It is an attractive resource now, but in the long run?by Dieter Helm / September 19, 2012 / Leave a comment
Published in October 2012 issue of Prospect Magazine
New gas discoveries have been so significant that they have already begun to transform global energy supply. A shale gas revolution has taken place in the United States. New resources have also been unearthed in Argentina, Russia, China, Australia, the Middle East and Europe. Add in coal bed methane (on a potentially very large scale) and now shale oil, and an era of abundance of both gas and eventually oil may be upon us. We are not going to run out any time soon: indeed, from a climate change perspective, the problem is that we have too many available fossil fuel resources.
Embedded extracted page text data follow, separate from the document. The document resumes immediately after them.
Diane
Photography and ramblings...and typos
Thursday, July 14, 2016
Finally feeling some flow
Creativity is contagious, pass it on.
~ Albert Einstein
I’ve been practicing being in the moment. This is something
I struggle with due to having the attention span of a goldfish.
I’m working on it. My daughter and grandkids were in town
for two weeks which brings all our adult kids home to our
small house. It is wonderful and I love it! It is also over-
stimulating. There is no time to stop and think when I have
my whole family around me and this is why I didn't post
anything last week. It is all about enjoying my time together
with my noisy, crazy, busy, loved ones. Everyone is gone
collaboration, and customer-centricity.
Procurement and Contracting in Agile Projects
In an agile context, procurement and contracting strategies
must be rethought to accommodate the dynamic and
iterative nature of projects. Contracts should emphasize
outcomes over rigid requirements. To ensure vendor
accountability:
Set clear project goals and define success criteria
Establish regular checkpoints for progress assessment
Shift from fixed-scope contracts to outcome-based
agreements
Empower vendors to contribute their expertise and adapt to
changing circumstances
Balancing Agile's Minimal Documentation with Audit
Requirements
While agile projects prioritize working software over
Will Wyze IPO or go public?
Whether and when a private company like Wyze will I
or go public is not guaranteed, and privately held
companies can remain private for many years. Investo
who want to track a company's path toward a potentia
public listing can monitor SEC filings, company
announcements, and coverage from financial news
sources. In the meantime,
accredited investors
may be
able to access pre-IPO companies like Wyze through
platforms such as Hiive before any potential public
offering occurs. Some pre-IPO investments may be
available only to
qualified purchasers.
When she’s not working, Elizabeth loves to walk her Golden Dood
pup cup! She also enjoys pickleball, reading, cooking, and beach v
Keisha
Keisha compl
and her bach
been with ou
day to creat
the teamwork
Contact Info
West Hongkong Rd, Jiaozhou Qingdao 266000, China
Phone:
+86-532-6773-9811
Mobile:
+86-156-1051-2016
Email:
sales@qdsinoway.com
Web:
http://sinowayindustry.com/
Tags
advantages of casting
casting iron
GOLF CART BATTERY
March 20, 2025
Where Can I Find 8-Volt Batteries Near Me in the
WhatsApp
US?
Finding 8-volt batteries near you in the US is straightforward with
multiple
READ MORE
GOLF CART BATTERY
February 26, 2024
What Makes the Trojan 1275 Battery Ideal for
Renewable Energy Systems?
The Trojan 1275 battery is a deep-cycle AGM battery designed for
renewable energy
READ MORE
Unsurprisingly, politicians and energy policymakers are scrambling to keep up. All sorts of surprises are turning conventional wisdom on its head. The US has amongst the fastest falling carbon emissions among the major economies—unlike Europe, whose emissions are no longer falling much, if at all. The US is switching from coal to gas so quickly that its coal production is being dumped on world markets, driving down the coal price and hence increasing coal’s role in Europe’s electricity markets. The US has abundant quantities of gas, which is being used as a direct fuel for transport and even for turning into conventional liquid fuels.
In Britain, denial—the classic reaction to change—is well entrenched: from claims that gas prices will remain linked to oil and that oil prices will keep rising; to the notion that shale gas will not be developed here; through to the surprising idea that the economic effects will remain within the US and will not be felt elsewhere. Yet people who think along these lines are having a tough time. The Treasury is determined to open up the gas question; the government has initiated a “Gas Review” with a view to identifying obstacles to further investment in gas-fired power stations; and the fourth climate change budget has been opened up for review. For wind and nuclear, any notion that they would become cost competitive against gas in the next decade now looks questionable.